All of the data is to be written out again exactly, without the pictures.

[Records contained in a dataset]
++++++++

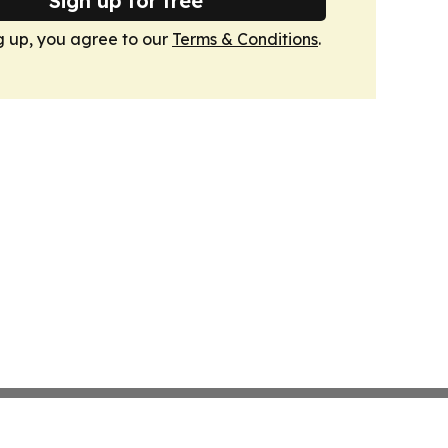
Sign up for free
g up, you agree to our
Terms & Conditions
.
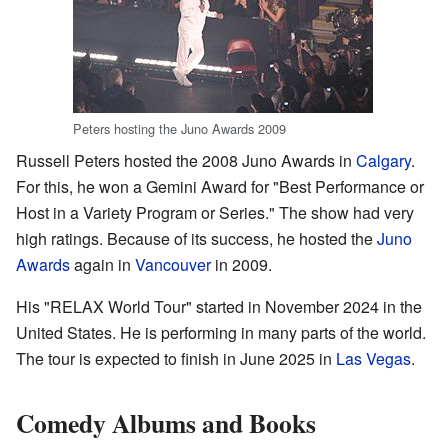
Peters hosting the Juno Awards 2009
Russell Peters hosted the 2008 Juno Awards in
Calgary
.
For this, he won a Gemini Award for "Best Performance or
Host in a Variety Program or Series." The show had very
high ratings. Because of its success, he hosted the
Juno
Awards
again in
Vancouver
in 2009.
His "RELAX World Tour" started in November 2024 in the
United States. He is performing in many parts of the world.
The tour is expected to finish in June 2025 in
Las Vegas
.
Comedy Albums and Books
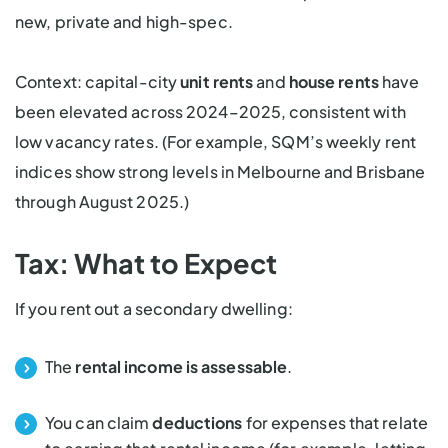
new, private and high-spec.
Context: capital-city
unit rents
and
house rents
have
been elevated across 2024–2025, consistent with
low vacancy rates. (For example, SQM’s weekly rent
indices show strong levels in Melbourne and Brisbane
through August 2025.)
Tax: What to Expect
If you rent out a secondary dwelling:
The
rental income is assessable
.
You can claim
deductions
for expenses that relate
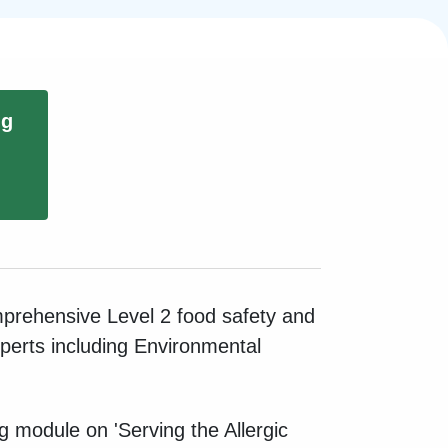
ng
mprehensive Level 2 food safety and
xperts including Environmental
ng module on 'Serving the Allergic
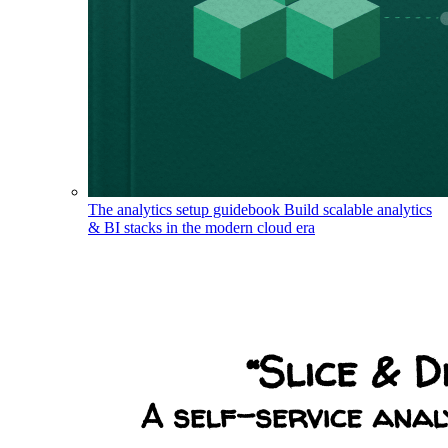
The analytics setup guidebook
Build scalable analytics
& BI stacks in the modern cloud era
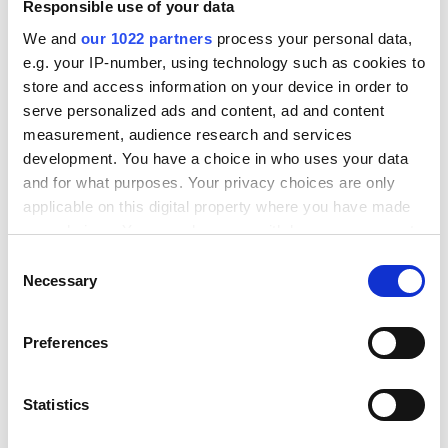
Responsible use of your data
Resources
We and
our 1022 partners
process your personal data,
e.g. your IP-number, using technology such as cookies to
Prijzen
store and access information on your device in order to
Blog
serve personalized ads and content, ad and content
measurement, audience research and services
Vervoerders
development. You have a choice in who uses your data
Integraties
and for what purposes. Your privacy choices are only
applicable on this digital property where you have made
your choices. You can change or withdraw your consent
Product
any time from the Cookie Declaration or by clicking on
C
the Privacy trigger icon.
Necessary
Scannen & Verzenden
o
n
Checkout
If you allow, we would also like to:
s
Preferences
Tracking
Collect information about your geographical
e
location which can be accurate to within several
n
Retour Portaal
meters
t
Statistics
Douane
Identify your device by actively scanning it for
S
specific characteristics (fingerprinting)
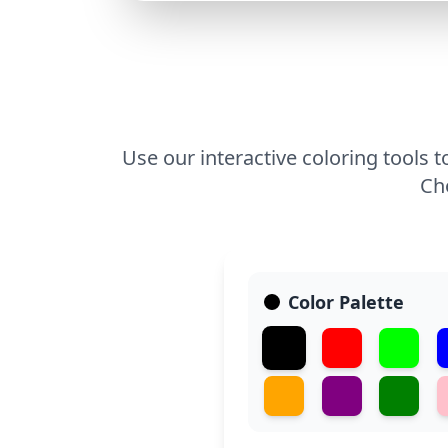
Use our interactive coloring tools t
Cho
Color Palette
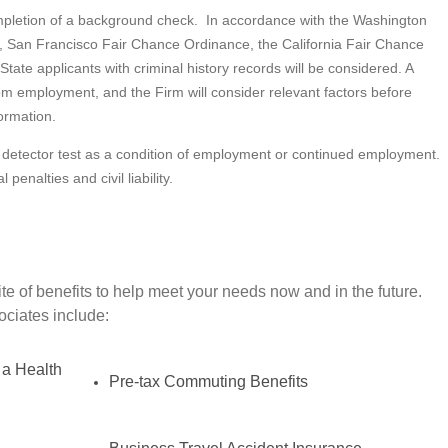
ompletion of a background check. In accordance with the Washington
, San Francisco Fair Chance Ordinance, the California Fair Chance
State applicants with criminal history records will be considered. A
from employment, and the Firm will consider relevant factors before
ormation.
lie detector test as a condition of employment or continued employment.
penalties and civil liability.
e of benefits to help meet your needs now and in the future.
sociates include:
 a Health
Pre-tax Commuting Benefits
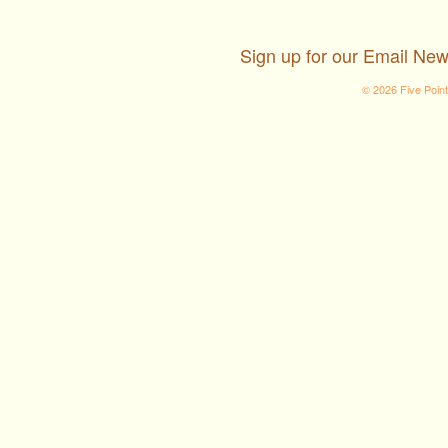
Sign up for our Email New
© 2026 Five Poin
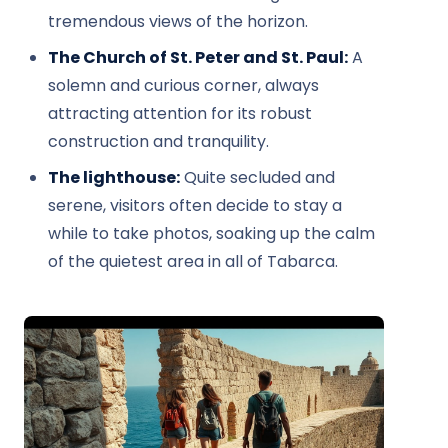
tremendous views of the horizon.
The Church of St. Peter and St. Paul:
A
solemn and curious corner, always
attracting attention for its robust
construction and tranquility.
The lighthouse:
Quite secluded and
serene, visitors often decide to stay a
while to take photos, soaking up the calm
of the quietest area in all of Tabarca.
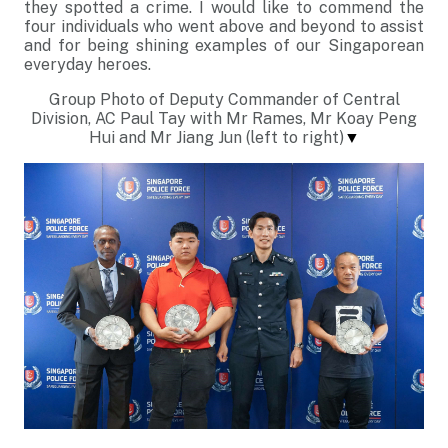
they spotted a crime. I would like to commend the
four individuals who went above and beyond to assist
and for being shining examples of our Singaporean
everyday heroes.
Group Photo of Deputy Commander of Central
Division, AC Paul Tay with Mr Rames, Mr Koay Peng
Hui and Mr Jiang Jun (left to right)
▼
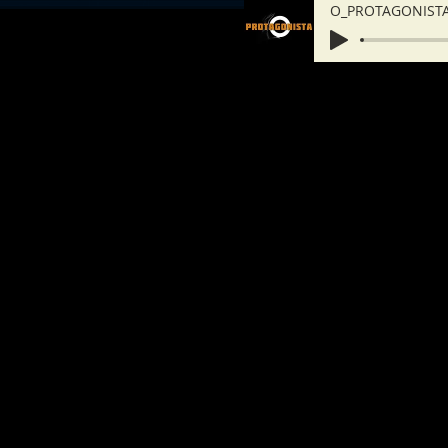
O_PROTAGONISTA_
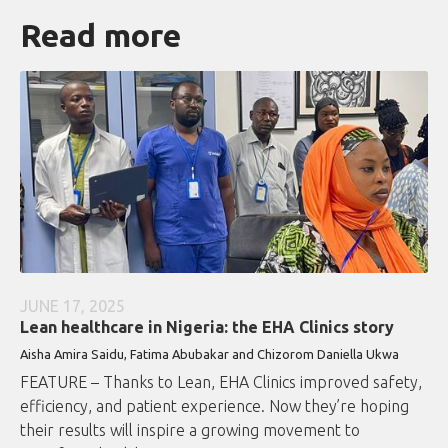
Read more
JUNE 17, 2025
Lean healthcare in Nigeria: the EHA Clinics story
Aisha Amira Saidu, Fatima Abubakar and Chizorom Daniella Ukwa
FEATURE – Thanks to Lean, EHA Clinics improved safety,
efficiency, and patient experience. Now they’re hoping
their results will inspire a growing movement to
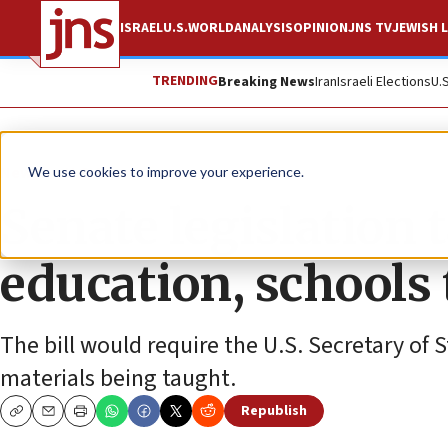
ISRAEL
U.S.
WORLD
ANALYSIS
OPINION
JNS TV
JEWISH L
TRENDING
Breaking News
Iran
Israeli Elections
U.
News
U.S. News
We use cookies to improve your experience.
Senate legislation 
education, schools
The bill would require the U.S. Secretary of 
materials being taught.
Republish
Copy
Email
Print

++++++++

▸ ANSWER BOX
Sign up for free
g up, you agree to our
Terms & Conditions
.
Peters hosting the Juno Awards 2009
Russell Peters hosted the 2008 Juno Awards in
Calgary
.
For this, he won a Gemini Award for "Best Performance or
Host in a Variety Program or Series." The show had very
high ratings. Because of its success, he hosted the
Juno
Awards
again in
Vancouver
in 2009.
His "RELAX World Tour" started in November 2024 in the
United States. He is performing in many parts of the world.
The tour is expected to finish in June 2025 in
Las Vegas
.
Comedy Albums and Books
new, private and high-spec.
Context: capital-city
unit rents
and
house rents
have
been elevated across 2024–2025, consistent with
low vacancy rates. (For example, SQM’s weekly rent
indices show strong levels in Melbourne and Brisbane
through August 2025.)
Tax: What to Expect
If you rent out a secondary dwelling:
The
rental income is assessable
.
You can claim
deductions
for expenses that relate
ng
mprehensive Level 2 food safety and
xperts including Environmental
ng module on 'Serving the Allergic
The analytics setup guidebook
Build scalable analytics
& BI stacks in the modern cloud era
Responsible use of your data
Resources
We and
our 1022 partners
process your personal data,
e.g. your IP-number, using technology such as cookies to
Prijzen
store and access information on your device in order to
Blog
serve personalized ads and content, ad and content
measurement, audience research and services
Vervoerders
development. You have a choice in who uses your data
Integraties
and for what purposes. Your privacy choices are only
applicable on this digital property where you have made
your choices. You can change or withdraw your consent
Product
any time from the Cookie Declaration or by clicking on
C
the Privacy trigger icon.
Necessary
Scannen & Verzenden
o
n
Checkout
If you allow, we would also like to:
s
Preferences
Tracking
Collect information about your geographical
e
location which can be accurate to within several
n
Retour Portaal
meters
t
Statistics
Douane
Identify your device by actively scanning it for
S
specific characteristics (fingerprinting)
Use our interactive coloring tools t
Cho
Color Palette
ompletion of a background check. In accordance with the Washington
, San Francisco Fair Chance Ordinance, the California Fair Chance
State applicants with criminal history records will be considered. A
from employment, and the Firm will consider relevant factors before
ormation.
lie detector test as a condition of employment or continued employment.
penalties and civil liability.
e of benefits to help meet your needs now and in the future.
sociates include:
 a Health
Pre-tax Commuting Benefits
Sign up for our Email New
© 2026 Five Poin
tremendous views of the horizon.
The Church of St. Peter and St. Paul:
A
solemn and curious corner, always
attracting attention for its robust
construction and tranquility.
The lighthouse:
Quite secluded and
serene, visitors often decide to stay a
while to take photos, soaking up the calm
of the quietest area in all of Tabarca.
they spotted a crime. I would like to commend the
four individuals who went above and beyond to assist
and for being shining examples of our Singaporean
everyday heroes.
Group Photo of Deputy Commander of Central
Division, AC Paul Tay with Mr Rames, Mr Koay Peng
Hui and Mr Jiang Jun (left to right)
▼
O_PROTAGONISTA_
Read more
JUNE 17, 2025
Lean healthcare in Nigeria: the EHA Clinics story
Aisha Amira Saidu, Fatima Abubakar and Chizorom Daniella Ukwa
FEATURE – Thanks to Lean, EHA Clinics improved safety,
efficiency, and patient experience. Now they’re hoping
their results will inspire a growing movement to
ISRAEL
U.S.
WORLD
ANALYSIS
OPINION
JNS TV
JEWISH L
TRENDING
Breaking News
Iran
Israeli Elections
U.
News
U.S. News
We use cookies to improve your experience.
Senate legislation 
education, schools
The bill would require the U.S. Secretary of 
materials being taught.
Republish
Copy
Email
Print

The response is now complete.